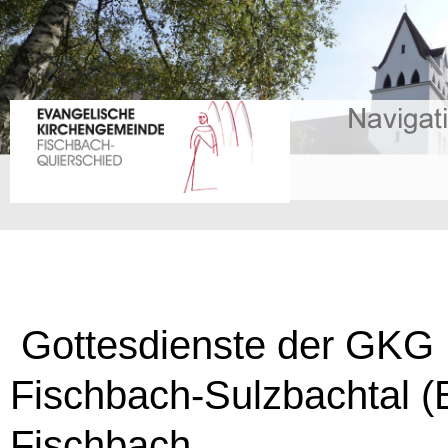
Gottesdienste der GKG
Fischbach-Sulzbachtal (B
Fischbach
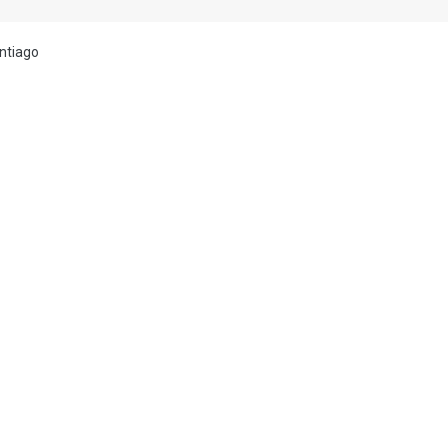
ntiago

- _Work instructions_: Go through the material and set it down again exactly, but without any pictures.

- _Solution for this problem_:
Gottesdienste der GKG
Fischbach-Sulzbachtal (B
Fischbach
ntiago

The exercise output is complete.